### Activity
All records below must be written out exactly, with the pictures excluded.

### Saved entries
##############################

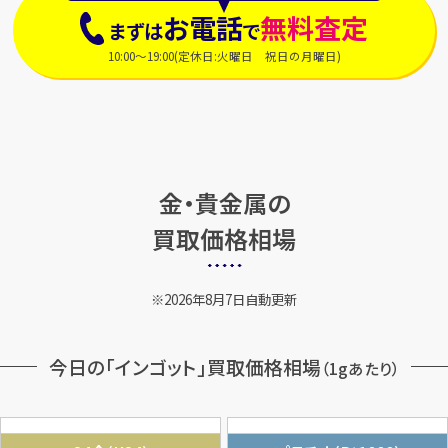
お電話
無料査定
まずは
で
10:00～19:00(定休日:火曜日 祝日の月曜日)
金・貴金属の
買取価格相場
2026年8月7日自動更新
今日の「インゴット」買取価格相場
（1gあたり）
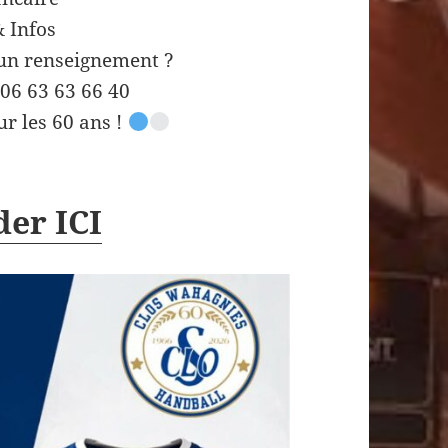
 Infos
’un renseignement ?
 06 63 63 66 40
ur les 60 ans !
er ICI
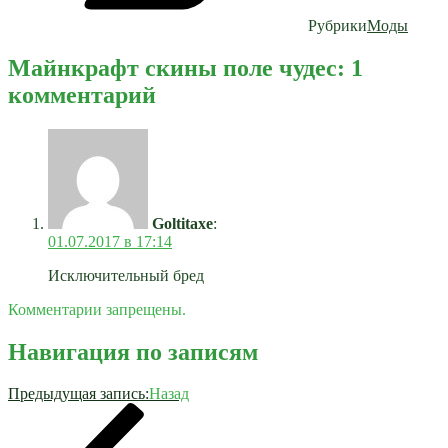
Рубрики
Моды
Майнкрафт скины поле чудес: 1
комментарий
Goltitaxe
:
01.07.2017 в 17:14
Исключительный бред
Комментарии запрещены.
Навигация по записям
Предыдущая запись:
Назад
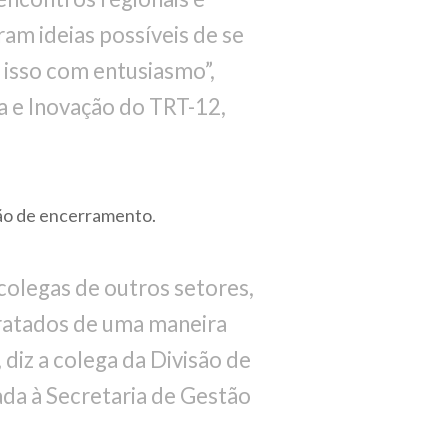
am ideias possíveis de se
 isso com entusiasmo”,
 e Inovação do TRT-12,
ção de encerramento.
colegas de outros setores,
ratados de uma maneira
 diz a colega da Divisão de
da à Secretaria de Gestão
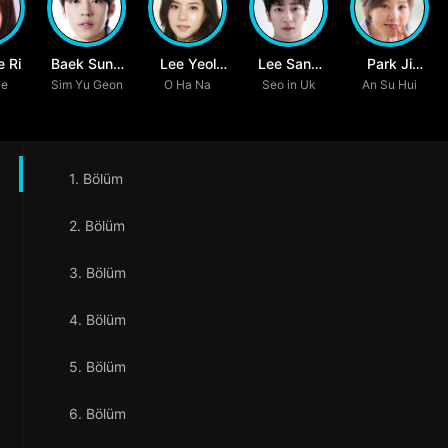
 Ri
Baek Sung
Lee Yeol
Lee Sang
Park Ji
ae
Sim Yu Geon
Chul
O Ha Na
Eum
Seo in Uk
Yeob
An Su Hui
Young
1. Bölüm
2. Bölüm
3. Bölüm
4. Bölüm
5. Bölüm
6. Bölüm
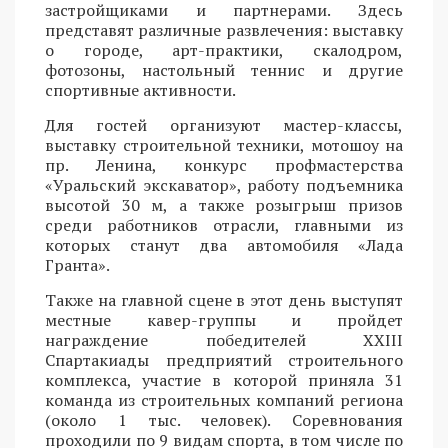
застройщиками и партнерами. Здесь
представят различные развлечения: выставку
о городе, арт-практики, скалодром,
фотозоны, настольный теннис и другие
спортивные активности.
Для гостей организуют мастер-классы,
выставку строительной техники, мотошоу на
пр. Ленина, конкурс профмастерства
«Уральский экскаватор», работу подъемника
высотой 30 м, а также розыгрыш призов
среди работников отрасли, главными из
которых станут два автомобиля «Лада
Гранта».
Также на главной сцене в этот день выступят
местные кавер-группы и пройдет
награждение победителей XXIII
Спартакиады предприятий строительного
комплекса, участие в которой приняла 31
команда из строительных компаний региона
(около 1 тыс. человек). Соревнования
проходили по 9 видам спорта, в том числе по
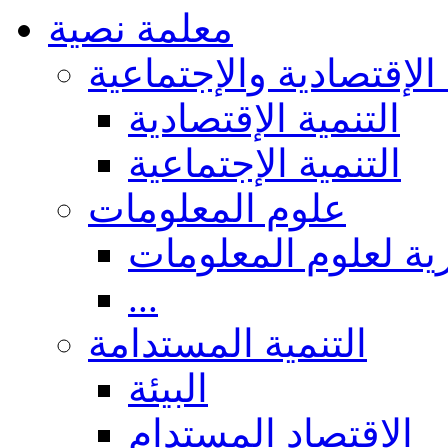
معلمة نصية
 الإقتصادية والإجتماعية
التنمية الإقتصادية
التنمية الإجتماعية
علوم المعلومات
ة لعلوم المعلومات
...
التنمية المستدامة
البيئة
الاقتصاد المستدام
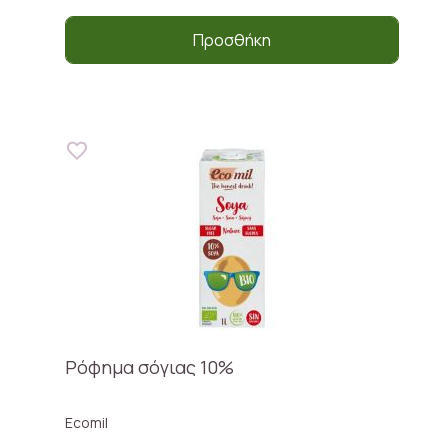
Προσθήκη
Ρόφημα σόγιας 10%
Ecomil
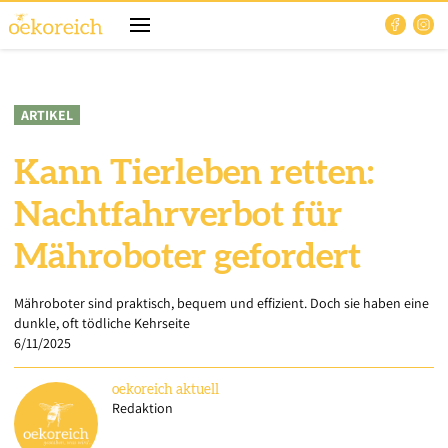
ARTIKEL
Kann Tierleben retten:
Nachtfahrverbot für
Mähroboter gefordert
Mähroboter sind praktisch, bequem und effizient. Doch sie haben eine
dunkle, oft tödliche Kehrseite
6/11/2025
oekoreich
aktuell
Redaktion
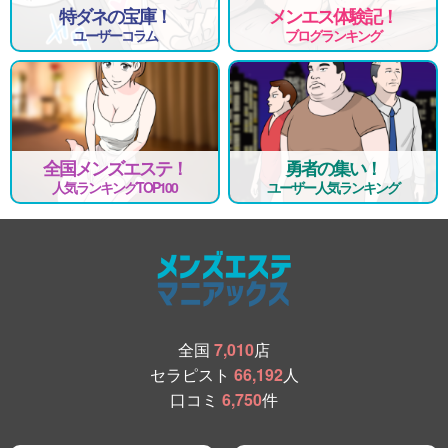
特ダネの宝庫！
メンエス体験記！
ユーザーコラム
ブログランキング
全国メンズエステ！
勇者の集い！
人気ランキングTOP100
ユーザー人気ランキング
全国
7,010
店
セラピスト
66,192
人
口コミ
6,750
件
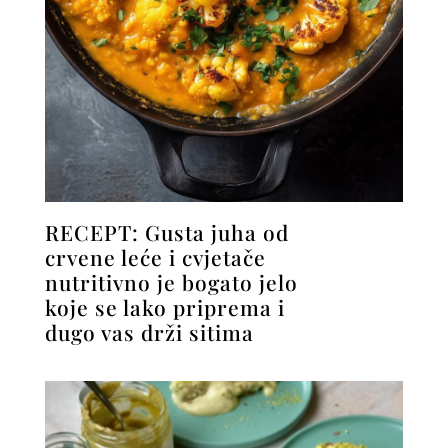
RECEPT: Gusta juha od
crvene leće i cvjetače
nutritivno je bogato jelo
koje se lako priprema i
dugo vas drži sitima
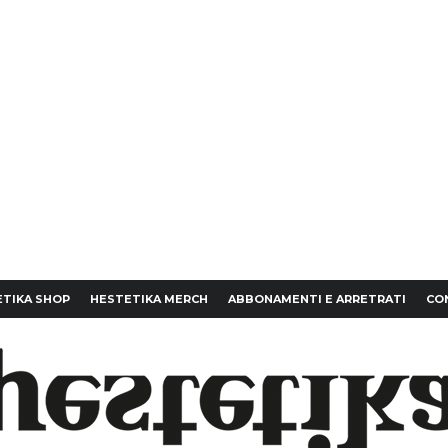
TIKA SHOP
HESTETIKA MERCH
ABBONAMENTI E ARRETRATI
CO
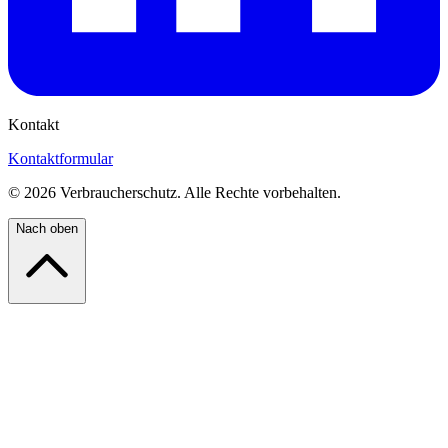
Kontakt
Kontaktformular
©
2026
Verbraucherschutz. Alle Rechte vorbehalten.
Nach oben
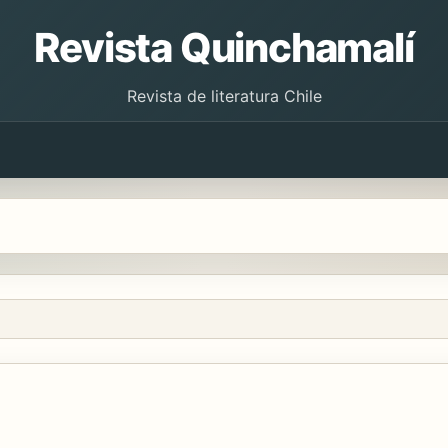
Revista Quinchamalí
Revista de literatura Chile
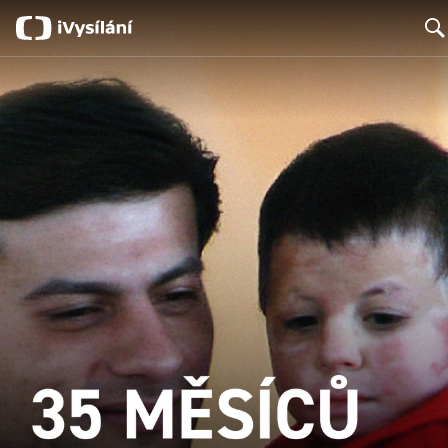
Searc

##############################

### Written response
お電話
無料査定
まずは
で
10:00～19:00(定休日:火曜日 祝日の月曜日)
金・貴金属の
買取価格相場
2026年8月7日自動更新
今日の「インゴット」買取価格相場
（1gあたり）
 Infos
’un renseignement ?
 06 63 63 66 40
ur les 60 ans !
er ICI
Рубрики
Моды
Майнкрафт скины поле чудес: 1
комментарий
Goltitaxe
:
01.07.2017 в 17:14
Исключительный бред
Комментарии запрещены.
Навигация по записям
Предыдущая запись:
Назад
am ideias possíveis de se
 isso com entusiasmo”,
 e Inovação do TRT-12,
ção de encerramento.
colegas de outros setores,
ratados de uma maneira
 diz a colega da Divisão de
da à Secretaria de Gestão
 Ri
Baek Sung
Lee Yeol
Lee Sang
Park Ji
ae
Sim Yu Geon
Chul
O Ha Na
Eum
Seo in Uk
Yeob
An Su Hui
Young
1. Bölüm
2. Bölüm
3. Bölüm
4. Bölüm
5. Bölüm
6. Bölüm
застройщиками и партнерами. Здесь
представят различные развлечения: выставку
о городе, арт-практики, скалодром,
фотозоны, настольный теннис и другие
спортивные активности.
Для гостей организуют мастер-классы,
выставку строительной техники, мотошоу на
пр. Ленина, конкурс профмастерства
«Уральский экскаватор», работу подъемника
высотой 30 м, а также розыгрыш призов
среди работников отрасли, главными из
которых станут два автомобиля «Лада
Гранта».
Также на главной сцене в этот день выступят
местные кавер-группы и пройдет
награждение победителей XXIII
Спартакиады предприятий строительного
комплекса, участие в которой приняла 31
команда из строительных компаний региона
(около 1 тыс. человек). Соревнования
проходили по 9 видам спорта, в том числе по
معلمة نصية
 الإقتصادية والإجتماعية
التنمية الإقتصادية
التنمية الإجتماعية
علوم المعلومات
ة لعلوم المعلومات
...
التنمية المستدامة
البيئة
الاقتصاد المستدام
Προσθήκη
Ρόφημα σόγιας 10%
Ecomil
ARTIKEL
Kann Tierleben retten:
Nachtfahrverbot für
Mähroboter gefordert
Mähroboter sind praktisch, bequem und effizient. Doch sie haben eine
dunkle, oft tödliche Kehrseite
6/11/2025
oekoreich
aktuell
Redaktion
特ダネの宝庫！
メンエス体験記！
ユーザーコラム
ブログランキング
全国メンズエステ！
勇者の集い！
人気ランキングTOP100
ユーザー人気ランキング
全国
7,010
店
セラピスト
66,192
人
口コミ
6,750
件
RECEPT: Gusta juha od
crvene leće i cvjetače
nutritivno je bogato jelo
koje se lako priprema i
dugo vas drži sitima
TIKA SHOP
HESTETIKA MERCH
ABBONAMENTI E ARRETRATI
CO
Kontakt
Kontaktformular
©
2026
Verbraucherschutz. Alle Rechte vorbehalten.
Nach oben
Revista Quinchamalí
Revista de literatura Chile
Searc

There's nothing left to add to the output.